Assise sur un banc, au fond de la cour, elle profitait de sa matinée de service pour prendre un peu le soleil entre la gestion de deux tragédies.

- Maîtresse ! Maîtresse ! Valentin m’a volé ma carte PocketMonster !!!
- Même pas vrai, c’est toi qui me l’as donnée d’abord !
- Nan ! Je lui ai prêtée et il ne veut pas me la rendre maintenant !
- Non ! Tu me l’as donnée !
- Non ! Prêtée ! Aïe ! Maîtresse ! Il me tire les cheveux !
- Non ! Donnée ! Maîtresse ! Il me pince le bras !
Depuis quelques secondes, Jeudi n’avait rien dit, occupée à gonfler ses poumons afin de sortir sa voix la plus claire et la plus déterminée.

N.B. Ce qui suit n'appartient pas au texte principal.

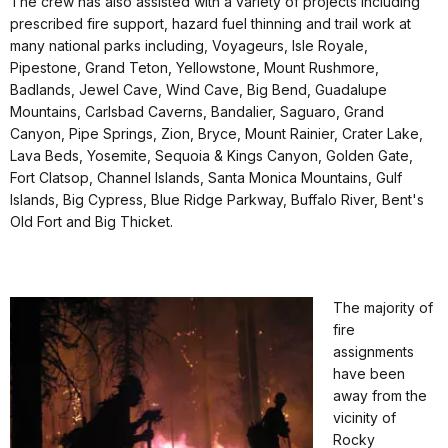
The crew has also assisted with a variety of projects including
prescribed fire support, hazard fuel thinning and trail work at
many national parks including, Voyageurs, Isle Royale,
Pipestone, Grand Teton, Yellowstone, Mount Rushmore,
Badlands, Jewel Cave, Wind Cave, Big Bend, Guadalupe
Mountains, Carlsbad Caverns, Bandalier, Saguaro, Grand
Canyon, Pipe Springs, Zion, Bryce, Mount Rainier, Crater Lake,
Lava Beds, Yosemite, Sequoia & Kings Canyon, Golden Gate,
Fort Clatsop, Channel Islands, Santa Monica Mountains, Gulf
Islands, Big Cypress, Blue Ridge Parkway, Buffalo River, Bent's
Old Fort and Big Thicket.
The majority of
fire
assignments
have been
away from the
vicinity of
Rocky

- Ca suffit ! Valentin assied-toi ici ! Roméo, là bas ! Lorsque vous serez calmés je serai disposée à écouter votre problème. En attendant, donne-moi cette carte Roméo. Tant que vous ne saurez pas me dire à qui elle est, elle sera à moi. Et ferme la bouche Valentin s’il te plait, tu n’es pas autorisé à répondre.
Les deux enfants s’assirent en bougonnant et se mirent à se tirer la langue depuis leur pan de mur. Refusant chacun de renoncer le premier. Jeudi les ignorait quand une grande femme brune accourut dans sa direction.
- Jeudi ! Tu vas être contente ! L’inspecteur a donné son aval ! Ta classe verte est accordée. Il faudrait que tu montes lui faxer ton projet car la secrétaire l’a perdu. Vas- y vite ! Je te remplace dans la cour !
Jeudi se leva d’un bond et se précipita vers les escaliers qui montaient dans les bureaux de la direction.
- Merci Sophie ! Quant à ces deux là, précisa-t-elle en désignant Valentin et Roméo qui rouspétaient toujours contre leur mur, tu pourras lever leur punition s’ils te disent à qui appartient cette carte PocketMonster !
Les deux enfants haussèrent les épaules, dépités qu’elle n’ait pas oublié de dire à la directrice qu’ils étaient punis… Ils comptaient bien sur ce changement de surveillance opportun pour se carapater un peu plus loin. L’air de rien.